8. An AI-based airborne fault prediction and remote support system, used to implement the method of any one of claims 1-7, characterized in that, include: The envelope transfer unit is used to acquire the time-series status data of airborne equipment. When the change in flight parameters exceeds the preset change threshold, the second time derivative of the time-series status data within the switching time window is extracted as the envelope transfer feature. The dual-envelope unit is used to input the envelope transfer features into the airborne deep neural network and output the dual-envelope confidence distribution of the current flight envelope with the target. The corresponding fault feature databases are then weighted according to the proportion of the dual-envelope confidence distribution to obtain the transition prediction result. Marginal information unit is used to calculate the marginal information gain value of each data segment in the time-series state data to the transition prediction result. When communication is restricted, a preset number of data segments are selected from high to low according to the marginal information gain value, and the envelope transfer feature and the data segments are sent to the ground end. The data reconstruction unit is used to input the received envelope transfer features into the ground-side deep neural network to obtain a fast prediction result. At the same time, based on the received data segments, it uses the physical state equation of the airborne equipment to deduce the state evolution of the untransmitted data segments. The deduced complete time series data is input into the ground-side deep neural network to obtain a complete prediction result. When the fault type identifier of the fast prediction result is consistent with that of the complete prediction result, the data reconstruction is confirmed to be effective and a support plan is generated.

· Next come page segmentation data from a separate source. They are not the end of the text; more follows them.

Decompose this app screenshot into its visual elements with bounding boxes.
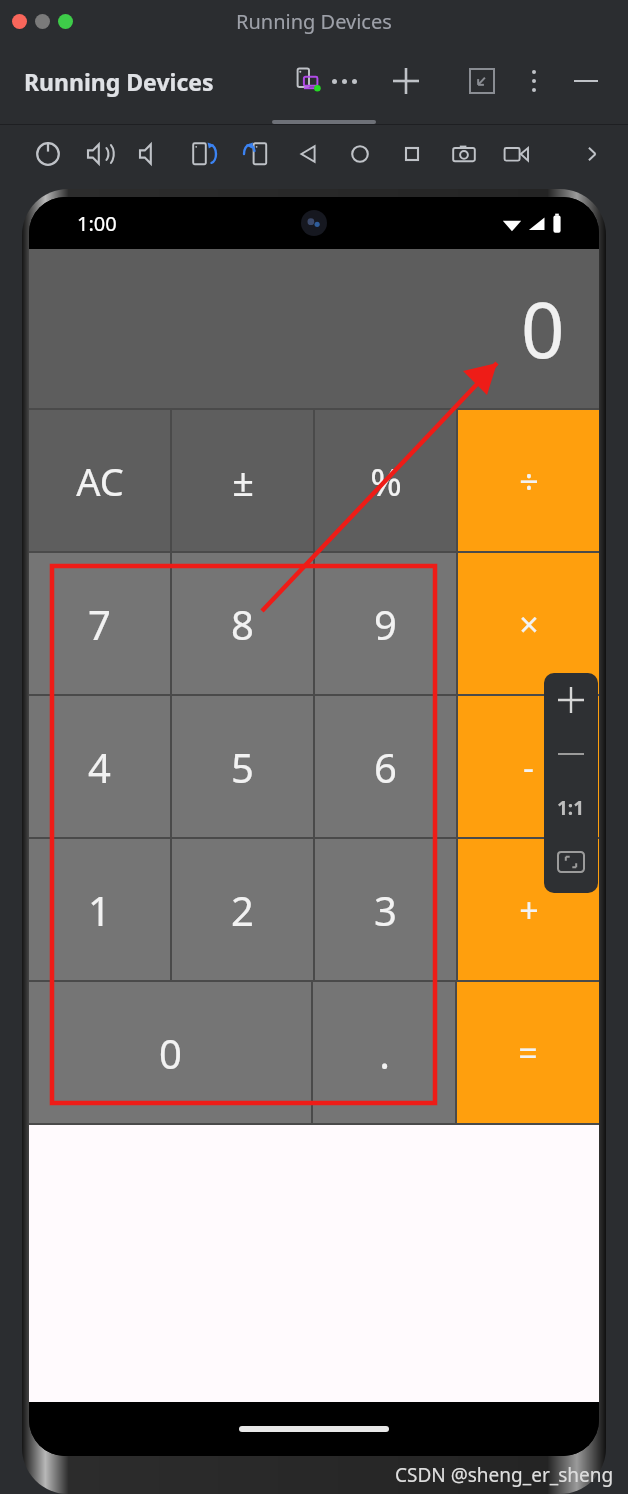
button[interactable]: 3: [315, 839, 456, 980]
button[interactable]: 7: [29, 553, 170, 694]
button[interactable]: 5: [172, 696, 313, 837]
staticText: 9: [374, 597, 397, 651]
staticText: 4: [88, 740, 111, 794]
button[interactable]: More options: [515, 62, 553, 100]
button[interactable]: Back: [282, 128, 334, 180]
button[interactable]: +: [458, 839, 599, 980]
staticText: 0: [521, 277, 565, 381]
button[interactable]: =: [457, 982, 599, 1123]
staticText: %: [370, 455, 402, 507]
staticText: -: [523, 744, 534, 790]
staticText: CSDN @sheng_er_sheng: [395, 1462, 614, 1488]
staticText: AC: [76, 455, 124, 507]
button[interactable]: Rotate left: [178, 128, 230, 180]
button[interactable]: Screenshot: [438, 128, 490, 180]
other: Device tab: [294, 66, 324, 96]
button[interactable]: Add device: [385, 60, 427, 102]
button[interactable]: %: [315, 410, 456, 551]
button[interactable]: .: [313, 982, 455, 1123]
button[interactable]: 9: [315, 553, 456, 694]
button[interactable]: 1: [29, 839, 170, 980]
button[interactable]: Device tab: [290, 60, 361, 102]
button[interactable]: Fit to screen: [544, 835, 598, 889]
button[interactable]: ÷: [458, 410, 599, 551]
staticText: Running Devices: [236, 8, 392, 35]
staticText: 6: [374, 740, 397, 794]
button[interactable]: Rotate right: [230, 128, 282, 180]
button[interactable]: Volume up: [74, 128, 126, 180]
button[interactable]: Volume down: [126, 128, 178, 180]
button[interactable]: Zoom out: [544, 727, 598, 781]
button[interactable]: 4: [29, 696, 170, 837]
button[interactable]: Maximize: [58, 14, 73, 29]
button[interactable]: Home: [334, 128, 386, 180]
button[interactable]: Collapse: [462, 61, 502, 101]
staticText: ±: [232, 455, 254, 507]
staticText: 7: [88, 597, 111, 651]
staticText: 2: [231, 883, 254, 937]
button[interactable]: Record screen: [490, 128, 542, 180]
button[interactable]: Overview: [386, 128, 438, 180]
staticText: =: [518, 1030, 538, 1076]
staticText: 5: [231, 740, 254, 794]
button[interactable]: -: [458, 696, 599, 837]
button[interactable]: Close: [12, 14, 27, 29]
staticText: 8: [231, 597, 254, 651]
staticText: ×: [519, 601, 539, 647]
button[interactable]: 1:1: [544, 781, 598, 835]
staticText: ÷: [519, 458, 539, 504]
button[interactable]: 6: [315, 696, 456, 837]
button[interactable]: Hide: [565, 60, 607, 102]
button[interactable]: 0: [29, 982, 311, 1123]
staticText: +: [519, 887, 539, 933]
button[interactable]: Zoom in: [544, 673, 598, 727]
button[interactable]: ±: [172, 410, 313, 551]
button[interactable]: ×: [458, 553, 599, 694]
staticText: 1:00: [77, 210, 117, 237]
staticText: Running Devices: [24, 66, 214, 97]
button[interactable]: Power: [22, 128, 74, 180]
staticText: 1: [88, 883, 111, 937]
button[interactable]: 8: [172, 553, 313, 694]
button[interactable]: AC: [29, 410, 170, 551]
button[interactable]: 2: [172, 839, 313, 980]
staticText: .: [379, 1026, 390, 1080]
staticText: 3: [374, 883, 397, 937]
button[interactable]: Minimize: [35, 14, 50, 29]
staticText: 1:1: [557, 795, 585, 821]
staticText: 0: [159, 1026, 182, 1080]
button[interactable]: More: [572, 134, 612, 174]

9. An electronic device, characterized in that, include: processor; Memory used to store processor-executable instructions; The processor is configured to invoke instructions stored in the memory to execute the method according to any one of claims 1 to 7.
10. A computer-readable storage medium having computer program instructions stored thereon, characterized in that, When the computer program instructions are executed by the processor, they implement the method described in any one of claims 1 to 7.